A new C&DI specifies how issuers can satisfy these requirements if testing the waters communications are made using a medium (such as Twitter) that limits the number of characters or amount of text that may be included. According to the C&DI, an issuer can satisfy the requirements of Rule 255 by including an active hyperlink to the required information in the following circumstances:
  • The communication is made using a medium that limits the number of characters or amount of text that may be included.
  • Including the required statements in their entirety would cause the communication to exceed that limit.
  • The communication contains an active hyperlink to the information satisfying Rule 255's requirements and, if possible, includes a prominent introduction or otherwise conveys that important or required information is provided through the hyperlink.
If it is possible for an electronic communication to include the entirety of the required information without exceeding length limits, it is not appropriate to use a hyperlink instead.
(See Question 182.09.)

Resales and Blue Sky Laws

In Tier 2 Regulation A offerings, registration and qualification requirements of state securities laws (blue sky laws) are preempted.
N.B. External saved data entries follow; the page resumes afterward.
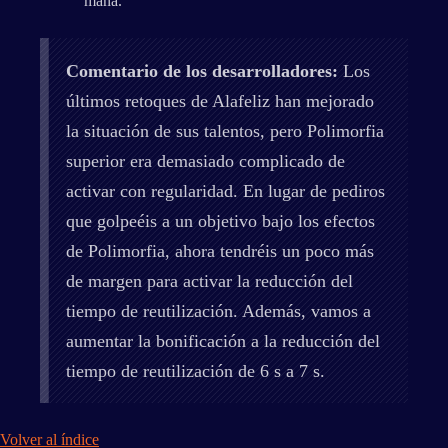
maná.
Comentario de los desarrolladores:
Los
últimos retoques de Alafeliz han mejorado
la situación de sus talentos, pero Polimorfia
superior era demasiado complicado de
activar con regularidad. En lugar de pediros
que golpeéis a un objetivo bajo los efectos
de Polimorfia, ahora tendréis un poco más
de margen para activar la reducción del
tiempo de reutilización. Además, vamos a
aumentar la bonificación a la reducción del
tiempo de reutilización de 6 s a 7 s.
Volver al índice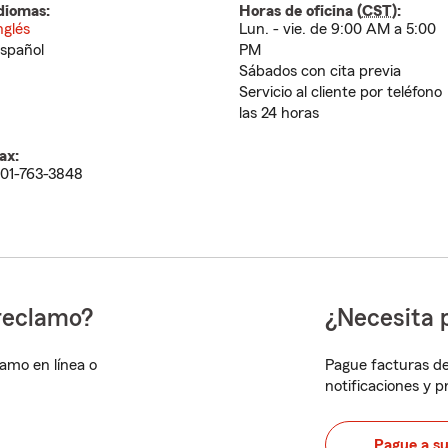
diomas:
Horas de oficina (
CST
):
nglés
Lun. - vie. de 9:00 AM a 5:00
spañol
PM
Sábados con cita previa
Servicio al cliente por teléfono
las 24 horas
ax:
01-763-3848
reclamo?
¿Necesita 
lamo en línea o
Pague facturas de
notificaciones y 
Pague a s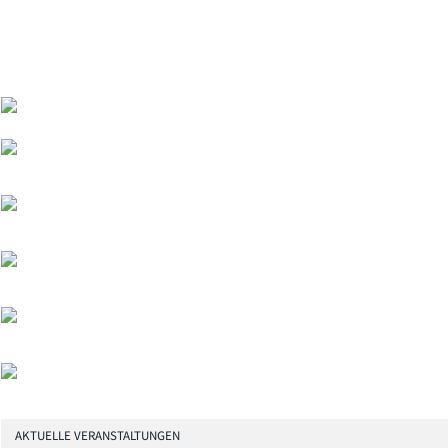
AKTUELLE VERANSTALTUNGEN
A new C&DI clarifies that this preemption applies only to primary or secondary sales qualified under Regulation A. The preemption does not extend to resales of securities purchased in Tier 2 offerings. Therefore, resales must comply with state registration and qualification requirements or be made under an exemption from these requirements (Question 182.10).
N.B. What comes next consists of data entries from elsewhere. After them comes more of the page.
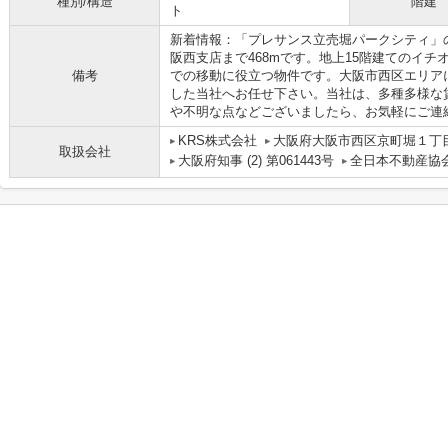
種別/構造
階建
ト
新着情報：「プレサンス立売堀パークシティ」
阪西支店まで468mです。地上15階建てのイ
備考
での移動に役立つ物件です。大阪市西区エリア
した当社へお任せ下さい。当社は、多種多様な
や不明な点などございましたら、お気軽にご連
KRS株式会社
大阪府大阪市西区京町堀１丁目1
取扱会社
大阪府知事 (2) 第061443号
全日本不動産協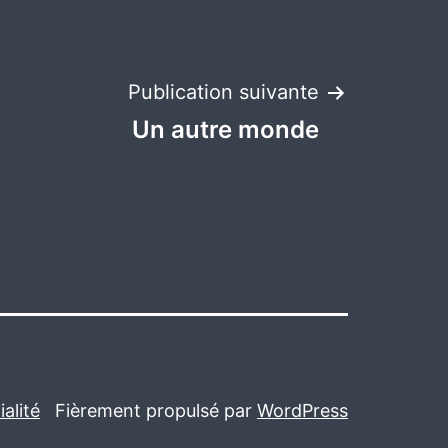
Publication suivante
Un autre monde
alité
Fièrement propulsé par
WordPress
Details of Exchange Act Conditional Exemption

As part of the 2015 amendments to Regulation A, the SEC amended Exchange Act Rule 12g5-1 to create a conditional exemption from Exchange Act registration for companies that complete a Tier 2 Regulation A offering and meet other requirements, including that they engage the services of a transfer agent registered under Section 17A(c) of the Exchange Act. A new C&DI clarifies that an issuer seeking to rely on this conditional exemption must satisfy the requirements of the exemption, including having engaged a registered transfer agent, at the time it relies on the conditional exemption (Question 182.11).
Also on June 23, 2015, the SEC's Division of Corporation Finance withdrew two C&DIs, former Securities Act Forms C&DIs Questions 128.01 and 128.03, which are no longer applicable in light of the recent amendments to Regulation A.